If I am going to incorporate the helix into our together sexual experience, do I insert it before arousal or after arousal but before getting all the way in to the activity whether its oral or intercourse?
Hi and welcome to the forum!
Congratulations on deciding to do this for your man. I would presume your man is aware of your plans? Just asking, since he might get a fright if you whip out a Aneros device without prior notice.
If your man is not used to anal play I would suggest you arouse him first. This would go a long way to facilitate easier insertion. If he is used to anal play you can insert at the start and go from there.
Just remember to use lots of lube (non silicone based lube of you have the Syn version of the helix) and take it slow! Tease his hole first so that he can relax and then slowly insert, pausing if he says it is uncomfortable.
Your man will be forever gratefull, I promise!
It is not clear from your post if you are male or female. I think this will make a difference.

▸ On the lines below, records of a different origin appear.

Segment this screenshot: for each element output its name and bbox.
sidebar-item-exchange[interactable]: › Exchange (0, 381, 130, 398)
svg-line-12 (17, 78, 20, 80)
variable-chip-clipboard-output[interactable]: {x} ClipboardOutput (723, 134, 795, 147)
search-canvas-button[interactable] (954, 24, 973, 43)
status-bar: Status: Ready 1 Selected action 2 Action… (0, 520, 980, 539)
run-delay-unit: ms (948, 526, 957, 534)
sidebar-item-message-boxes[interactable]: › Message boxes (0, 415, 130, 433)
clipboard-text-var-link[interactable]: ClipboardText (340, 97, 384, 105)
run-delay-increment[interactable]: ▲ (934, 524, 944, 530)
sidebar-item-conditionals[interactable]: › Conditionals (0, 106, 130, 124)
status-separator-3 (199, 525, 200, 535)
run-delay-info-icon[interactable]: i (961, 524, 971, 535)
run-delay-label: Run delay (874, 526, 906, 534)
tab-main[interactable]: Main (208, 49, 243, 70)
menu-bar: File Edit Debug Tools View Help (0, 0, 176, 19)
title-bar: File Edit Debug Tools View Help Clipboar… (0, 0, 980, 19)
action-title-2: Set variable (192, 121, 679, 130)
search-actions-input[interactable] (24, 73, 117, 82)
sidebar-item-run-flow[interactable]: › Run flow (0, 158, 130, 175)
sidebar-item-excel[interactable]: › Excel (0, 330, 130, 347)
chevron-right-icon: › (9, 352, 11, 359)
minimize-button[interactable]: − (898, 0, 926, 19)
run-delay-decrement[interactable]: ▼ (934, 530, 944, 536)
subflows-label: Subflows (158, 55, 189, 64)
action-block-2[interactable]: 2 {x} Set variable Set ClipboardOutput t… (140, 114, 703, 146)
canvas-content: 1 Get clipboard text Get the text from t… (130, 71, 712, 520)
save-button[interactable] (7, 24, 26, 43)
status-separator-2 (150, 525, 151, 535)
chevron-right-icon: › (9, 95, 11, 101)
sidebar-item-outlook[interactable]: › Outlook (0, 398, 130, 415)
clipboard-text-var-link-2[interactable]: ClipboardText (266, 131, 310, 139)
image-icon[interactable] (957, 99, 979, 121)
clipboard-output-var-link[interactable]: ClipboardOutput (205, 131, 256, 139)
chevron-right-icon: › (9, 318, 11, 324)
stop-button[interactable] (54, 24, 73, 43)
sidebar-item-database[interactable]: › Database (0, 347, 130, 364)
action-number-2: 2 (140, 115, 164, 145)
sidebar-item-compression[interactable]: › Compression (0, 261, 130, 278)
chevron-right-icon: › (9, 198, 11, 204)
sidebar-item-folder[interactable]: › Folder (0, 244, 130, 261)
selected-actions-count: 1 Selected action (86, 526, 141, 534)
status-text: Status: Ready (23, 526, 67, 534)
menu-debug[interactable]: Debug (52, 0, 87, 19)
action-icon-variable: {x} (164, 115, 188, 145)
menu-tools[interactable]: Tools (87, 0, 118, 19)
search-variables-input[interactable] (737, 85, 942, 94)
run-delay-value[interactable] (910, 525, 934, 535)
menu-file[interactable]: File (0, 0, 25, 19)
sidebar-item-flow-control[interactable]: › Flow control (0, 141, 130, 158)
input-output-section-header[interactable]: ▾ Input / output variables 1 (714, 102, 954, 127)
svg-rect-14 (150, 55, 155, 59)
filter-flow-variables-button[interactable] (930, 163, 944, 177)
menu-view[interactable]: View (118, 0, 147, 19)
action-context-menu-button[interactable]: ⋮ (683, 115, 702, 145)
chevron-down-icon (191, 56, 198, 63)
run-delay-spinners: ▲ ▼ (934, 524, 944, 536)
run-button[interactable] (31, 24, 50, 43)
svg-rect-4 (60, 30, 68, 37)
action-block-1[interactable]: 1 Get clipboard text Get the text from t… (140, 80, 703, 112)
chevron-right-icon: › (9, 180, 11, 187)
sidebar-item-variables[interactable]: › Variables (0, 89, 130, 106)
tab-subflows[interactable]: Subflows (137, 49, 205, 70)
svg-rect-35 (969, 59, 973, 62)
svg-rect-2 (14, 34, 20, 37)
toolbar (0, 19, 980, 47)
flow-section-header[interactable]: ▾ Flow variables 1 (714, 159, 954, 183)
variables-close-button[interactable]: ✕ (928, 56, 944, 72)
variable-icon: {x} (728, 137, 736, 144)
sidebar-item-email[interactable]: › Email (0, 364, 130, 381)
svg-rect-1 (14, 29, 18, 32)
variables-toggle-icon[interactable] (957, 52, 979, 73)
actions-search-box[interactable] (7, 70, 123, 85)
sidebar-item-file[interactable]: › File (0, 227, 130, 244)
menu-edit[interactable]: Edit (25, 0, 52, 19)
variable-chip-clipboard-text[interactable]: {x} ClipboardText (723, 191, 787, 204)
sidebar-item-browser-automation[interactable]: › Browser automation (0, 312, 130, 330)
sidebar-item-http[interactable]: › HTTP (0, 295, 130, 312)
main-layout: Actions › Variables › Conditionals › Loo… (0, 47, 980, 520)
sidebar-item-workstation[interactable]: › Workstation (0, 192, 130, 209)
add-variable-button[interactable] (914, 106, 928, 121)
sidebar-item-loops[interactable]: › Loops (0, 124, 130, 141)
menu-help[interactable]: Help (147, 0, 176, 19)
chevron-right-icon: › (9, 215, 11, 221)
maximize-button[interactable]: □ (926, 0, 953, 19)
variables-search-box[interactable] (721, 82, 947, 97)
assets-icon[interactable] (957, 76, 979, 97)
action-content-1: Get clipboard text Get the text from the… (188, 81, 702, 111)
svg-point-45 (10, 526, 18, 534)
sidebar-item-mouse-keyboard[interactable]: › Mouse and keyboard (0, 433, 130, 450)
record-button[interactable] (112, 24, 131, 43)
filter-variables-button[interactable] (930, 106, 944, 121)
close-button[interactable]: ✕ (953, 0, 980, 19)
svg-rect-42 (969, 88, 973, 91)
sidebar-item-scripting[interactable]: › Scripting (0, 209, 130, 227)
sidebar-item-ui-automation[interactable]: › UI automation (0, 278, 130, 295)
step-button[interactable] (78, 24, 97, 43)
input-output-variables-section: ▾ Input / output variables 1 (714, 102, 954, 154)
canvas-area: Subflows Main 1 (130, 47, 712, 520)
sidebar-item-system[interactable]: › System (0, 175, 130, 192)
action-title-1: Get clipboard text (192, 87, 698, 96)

If I am going to incorporate the helix into our together sexual experience, do I insert it before arousal or after arousal but before getting all the way in to the activity whether its oral or intercourse?

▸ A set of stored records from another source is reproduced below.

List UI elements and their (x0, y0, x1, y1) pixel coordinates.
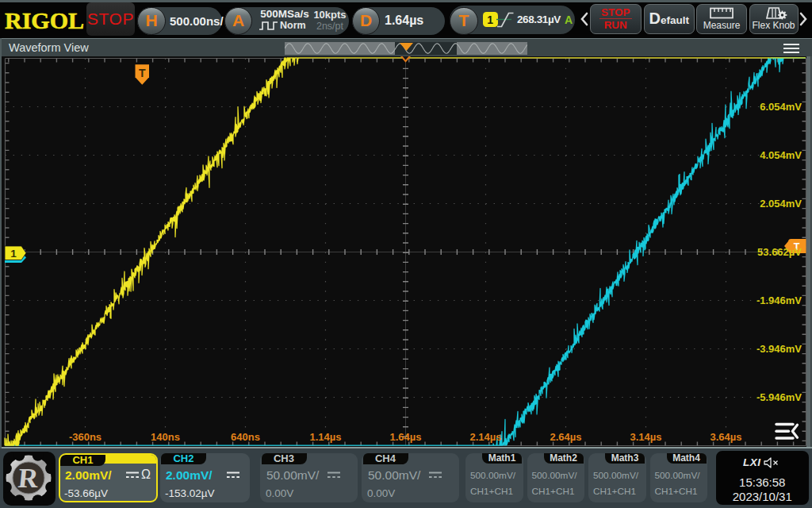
svg-text:1.64µs: 1.64µs (389, 431, 421, 443)
svg-text:3.64µs: 3.64µs (710, 431, 741, 443)
svg-text:6.054mV: 6.054mV (760, 101, 802, 113)
svg-text:R: R (17, 463, 40, 494)
svg-text:1: 1 (10, 248, 17, 260)
svg-text:140ns: 140ns (151, 431, 180, 443)
svg-text:-5.946mV: -5.946mV (756, 391, 802, 403)
svg-text:53.662µV: 53.662µV (757, 246, 802, 258)
svg-text:1.14µs: 1.14µs (309, 431, 341, 443)
svg-text:-360ns: -360ns (69, 431, 102, 443)
svg-text:640ns: 640ns (231, 431, 260, 443)
svg-text:-1.946mV: -1.946mV (756, 294, 802, 306)
svg-text:3.14µs: 3.14µs (630, 431, 661, 443)
svg-text:2.14µs: 2.14µs (469, 431, 501, 443)
svg-text:2.64µs: 2.64µs (550, 431, 581, 443)
svg-text:T: T (139, 67, 146, 79)
svg-text:2.054mV: 2.054mV (760, 198, 802, 210)
svg-text:4.054mV: 4.054mV (760, 149, 802, 161)
svg-text:-3.946mV: -3.946mV (756, 343, 802, 355)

Welcome, please check out my aneroscouple blog for some ideas. For me, personally, I like a 30 minute head start with the aneros before I start playing with my girlfriend.

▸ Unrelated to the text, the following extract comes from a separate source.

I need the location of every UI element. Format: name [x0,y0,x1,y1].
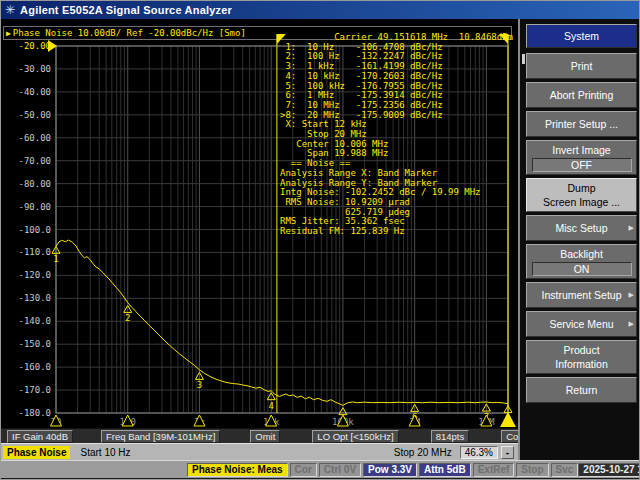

Once you insert the Helix, tease him by touching everywhere except his penis. My gf brought on 3 super Os last night by doing this! Whatever touch stimulates you, he will respond also once rewired on the aneros.
This wont be productive, but it is still my two cents. The first couple of months, give him time for himself to relax, focus, meditate with it inside. Leave the house for a couple of hours. When he knows what it really is and means, join in 🙂
I'm so very tired of one track minded people saying the same thing over and over. I do not suggest you leave him to it for a few months. My suggestion is to travel this road with him. That is not to say that he shouldnt have solo sessions. Many people who have no spouse or significant other are quick to give suggestions to those who are in relationships. They do not have the correct perspective to even be doing so. This is why you never see me post in topics that I have no perspective on. With that being said...
Both of you should know what Aneros is about. Meaning that it is not something to be rushed into. It will take time. However I think having your encouragement will help him progress nicely if not faster. Both of you should have a good working knowledge of the main techniques used here. Personally you being there will most likely work better than any other tool he may use to get aroused (porn, photos, etc), also you can stimulate him without him having to take time focus on what he is doing. Stay away from his penis (yes I know its hard) so that he can focus on the many new sensations he will have. It would be best to insert after arousal, if you choose to use oral to get him there then so be it what ever works for you two. Just do what feels good, its all about experimentation anyway.
The key for him will be to be aroused but relaxed at the same time. Don't rush things. Treat it like a very slow foreplay session.
It made my orgasm feel better the very first time I used it. There's no reason to let him use it on his own before incorporating it into your couples experience.